Your assignment >> Write out every line below that includes the word "เซฟสำหร".

Exercise materials >>
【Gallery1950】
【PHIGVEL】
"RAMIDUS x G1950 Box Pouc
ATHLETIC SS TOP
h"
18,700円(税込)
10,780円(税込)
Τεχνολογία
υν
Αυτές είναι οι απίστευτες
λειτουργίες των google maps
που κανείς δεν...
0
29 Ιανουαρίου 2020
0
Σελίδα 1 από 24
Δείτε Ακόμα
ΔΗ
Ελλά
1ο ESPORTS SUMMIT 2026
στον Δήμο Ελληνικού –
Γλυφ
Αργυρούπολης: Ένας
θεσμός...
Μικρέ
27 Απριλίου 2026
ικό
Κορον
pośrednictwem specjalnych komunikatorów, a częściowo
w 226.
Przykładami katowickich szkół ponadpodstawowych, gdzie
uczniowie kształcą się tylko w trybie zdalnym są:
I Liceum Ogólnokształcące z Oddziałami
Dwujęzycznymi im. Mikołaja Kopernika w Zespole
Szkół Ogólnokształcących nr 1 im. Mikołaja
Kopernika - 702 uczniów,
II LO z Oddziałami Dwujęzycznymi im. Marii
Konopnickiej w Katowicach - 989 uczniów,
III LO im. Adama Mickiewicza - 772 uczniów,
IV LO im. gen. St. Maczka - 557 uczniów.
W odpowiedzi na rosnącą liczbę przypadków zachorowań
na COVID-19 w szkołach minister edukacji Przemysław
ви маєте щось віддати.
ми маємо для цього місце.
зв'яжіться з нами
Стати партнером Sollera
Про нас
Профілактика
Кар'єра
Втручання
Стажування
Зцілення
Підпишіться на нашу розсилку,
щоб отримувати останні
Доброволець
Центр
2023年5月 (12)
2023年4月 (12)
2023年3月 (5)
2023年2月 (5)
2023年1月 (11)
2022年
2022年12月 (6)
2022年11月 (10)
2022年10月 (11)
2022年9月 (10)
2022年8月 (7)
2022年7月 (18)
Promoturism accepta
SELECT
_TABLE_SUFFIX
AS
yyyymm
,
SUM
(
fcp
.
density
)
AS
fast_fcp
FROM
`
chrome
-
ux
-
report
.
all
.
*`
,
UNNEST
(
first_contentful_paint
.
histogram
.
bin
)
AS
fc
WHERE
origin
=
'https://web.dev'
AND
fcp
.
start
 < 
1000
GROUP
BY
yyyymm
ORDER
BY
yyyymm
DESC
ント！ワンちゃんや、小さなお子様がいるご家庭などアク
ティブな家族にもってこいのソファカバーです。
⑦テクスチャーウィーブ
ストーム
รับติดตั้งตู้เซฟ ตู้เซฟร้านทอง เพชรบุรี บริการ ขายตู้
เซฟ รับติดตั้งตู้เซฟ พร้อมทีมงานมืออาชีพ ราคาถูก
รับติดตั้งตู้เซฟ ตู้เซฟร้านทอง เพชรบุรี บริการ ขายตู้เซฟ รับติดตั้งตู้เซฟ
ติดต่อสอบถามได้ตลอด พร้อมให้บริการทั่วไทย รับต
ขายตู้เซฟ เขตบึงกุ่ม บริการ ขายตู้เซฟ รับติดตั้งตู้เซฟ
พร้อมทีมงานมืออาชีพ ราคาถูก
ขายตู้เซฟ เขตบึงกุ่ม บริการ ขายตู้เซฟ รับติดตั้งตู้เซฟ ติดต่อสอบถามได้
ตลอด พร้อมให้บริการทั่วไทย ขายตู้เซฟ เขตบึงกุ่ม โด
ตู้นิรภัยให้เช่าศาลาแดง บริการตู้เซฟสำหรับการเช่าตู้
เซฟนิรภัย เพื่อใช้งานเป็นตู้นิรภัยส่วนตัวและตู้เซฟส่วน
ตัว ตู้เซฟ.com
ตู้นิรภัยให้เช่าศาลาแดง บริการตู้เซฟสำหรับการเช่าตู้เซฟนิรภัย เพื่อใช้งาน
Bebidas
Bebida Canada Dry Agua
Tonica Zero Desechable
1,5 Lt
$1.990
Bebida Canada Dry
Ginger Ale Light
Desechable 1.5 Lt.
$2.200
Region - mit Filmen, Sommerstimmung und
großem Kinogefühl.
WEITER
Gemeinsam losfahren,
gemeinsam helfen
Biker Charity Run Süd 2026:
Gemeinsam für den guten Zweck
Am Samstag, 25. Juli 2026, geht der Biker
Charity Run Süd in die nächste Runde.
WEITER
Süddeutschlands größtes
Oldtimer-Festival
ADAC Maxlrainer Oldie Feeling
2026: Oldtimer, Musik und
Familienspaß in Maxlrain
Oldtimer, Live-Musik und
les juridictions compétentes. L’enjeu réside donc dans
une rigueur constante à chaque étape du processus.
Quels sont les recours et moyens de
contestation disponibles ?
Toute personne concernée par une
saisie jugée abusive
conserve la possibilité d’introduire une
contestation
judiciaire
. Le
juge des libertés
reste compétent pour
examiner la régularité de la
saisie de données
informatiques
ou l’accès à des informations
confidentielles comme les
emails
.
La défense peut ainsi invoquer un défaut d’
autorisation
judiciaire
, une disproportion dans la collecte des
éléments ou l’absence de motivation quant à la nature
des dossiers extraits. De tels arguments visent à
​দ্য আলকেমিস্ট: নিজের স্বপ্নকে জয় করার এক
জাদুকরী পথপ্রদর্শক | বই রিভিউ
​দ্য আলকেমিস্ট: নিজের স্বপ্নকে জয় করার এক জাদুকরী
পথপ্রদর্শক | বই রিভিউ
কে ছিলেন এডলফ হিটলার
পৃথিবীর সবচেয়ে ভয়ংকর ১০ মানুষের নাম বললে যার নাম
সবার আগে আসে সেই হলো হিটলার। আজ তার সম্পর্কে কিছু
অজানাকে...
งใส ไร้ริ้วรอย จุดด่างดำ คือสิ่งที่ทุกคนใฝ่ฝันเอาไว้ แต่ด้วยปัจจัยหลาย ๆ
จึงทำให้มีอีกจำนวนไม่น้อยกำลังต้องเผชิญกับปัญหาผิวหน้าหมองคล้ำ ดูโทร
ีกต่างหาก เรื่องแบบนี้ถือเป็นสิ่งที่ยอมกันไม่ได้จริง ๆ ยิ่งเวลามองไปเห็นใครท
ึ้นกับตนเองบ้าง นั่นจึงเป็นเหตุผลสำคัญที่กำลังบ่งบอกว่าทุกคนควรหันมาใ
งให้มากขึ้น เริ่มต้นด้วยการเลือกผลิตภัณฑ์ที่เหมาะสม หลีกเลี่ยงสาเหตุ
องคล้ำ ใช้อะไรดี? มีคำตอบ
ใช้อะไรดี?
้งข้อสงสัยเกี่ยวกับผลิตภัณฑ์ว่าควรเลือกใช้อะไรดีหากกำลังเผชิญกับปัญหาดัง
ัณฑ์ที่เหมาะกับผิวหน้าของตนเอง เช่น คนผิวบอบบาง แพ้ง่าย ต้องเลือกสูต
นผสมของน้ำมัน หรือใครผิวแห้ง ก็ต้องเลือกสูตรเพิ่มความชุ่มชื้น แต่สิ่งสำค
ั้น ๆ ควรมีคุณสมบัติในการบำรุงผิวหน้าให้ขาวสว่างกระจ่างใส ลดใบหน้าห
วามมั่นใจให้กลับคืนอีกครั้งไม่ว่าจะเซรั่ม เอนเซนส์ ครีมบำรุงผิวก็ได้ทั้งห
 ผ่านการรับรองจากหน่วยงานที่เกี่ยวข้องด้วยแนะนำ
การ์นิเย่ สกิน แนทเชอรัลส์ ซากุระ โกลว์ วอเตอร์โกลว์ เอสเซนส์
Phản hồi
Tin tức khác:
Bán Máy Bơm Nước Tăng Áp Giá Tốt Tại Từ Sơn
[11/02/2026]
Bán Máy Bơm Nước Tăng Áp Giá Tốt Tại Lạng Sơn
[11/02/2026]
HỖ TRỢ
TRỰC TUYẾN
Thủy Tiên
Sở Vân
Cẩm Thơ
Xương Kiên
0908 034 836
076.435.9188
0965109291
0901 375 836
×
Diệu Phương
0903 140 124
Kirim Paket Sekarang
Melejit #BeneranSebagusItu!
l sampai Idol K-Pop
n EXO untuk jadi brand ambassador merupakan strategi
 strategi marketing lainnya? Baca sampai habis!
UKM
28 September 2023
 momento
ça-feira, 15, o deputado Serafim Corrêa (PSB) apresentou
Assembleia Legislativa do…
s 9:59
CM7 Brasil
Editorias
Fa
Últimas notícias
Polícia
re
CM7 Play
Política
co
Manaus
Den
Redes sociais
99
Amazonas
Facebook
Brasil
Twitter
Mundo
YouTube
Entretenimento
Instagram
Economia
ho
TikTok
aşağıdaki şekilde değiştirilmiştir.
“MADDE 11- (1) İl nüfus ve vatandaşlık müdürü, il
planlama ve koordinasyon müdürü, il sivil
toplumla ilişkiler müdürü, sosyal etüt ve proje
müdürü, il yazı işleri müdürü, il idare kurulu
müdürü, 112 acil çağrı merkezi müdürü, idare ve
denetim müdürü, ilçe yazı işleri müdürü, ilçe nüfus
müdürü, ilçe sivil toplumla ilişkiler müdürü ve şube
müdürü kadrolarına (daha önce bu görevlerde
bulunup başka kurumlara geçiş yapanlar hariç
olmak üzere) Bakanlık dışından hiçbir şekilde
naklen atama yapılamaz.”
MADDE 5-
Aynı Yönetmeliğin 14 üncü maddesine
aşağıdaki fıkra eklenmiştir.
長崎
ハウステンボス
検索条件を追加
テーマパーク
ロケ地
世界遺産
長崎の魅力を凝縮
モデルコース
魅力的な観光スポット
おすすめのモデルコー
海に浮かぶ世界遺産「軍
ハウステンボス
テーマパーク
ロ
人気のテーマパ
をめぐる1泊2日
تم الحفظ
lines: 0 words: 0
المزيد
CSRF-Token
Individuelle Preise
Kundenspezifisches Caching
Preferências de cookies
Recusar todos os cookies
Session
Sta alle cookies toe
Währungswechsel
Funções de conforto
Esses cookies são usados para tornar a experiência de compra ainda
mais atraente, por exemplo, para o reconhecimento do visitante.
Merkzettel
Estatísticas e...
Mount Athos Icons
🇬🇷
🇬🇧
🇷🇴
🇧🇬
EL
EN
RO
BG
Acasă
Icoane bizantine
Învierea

Answer for this exercise >>
ตู้นิรภัยให้เช่าศาลาแดง บริการตู้เซฟสำหรับการเช่าตู้
ตู้นิรภัยให้เช่าศาลาแดง บริการตู้เซฟสำหรับการเช่าตู้เซฟนิรภัย เพื่อใช้งาน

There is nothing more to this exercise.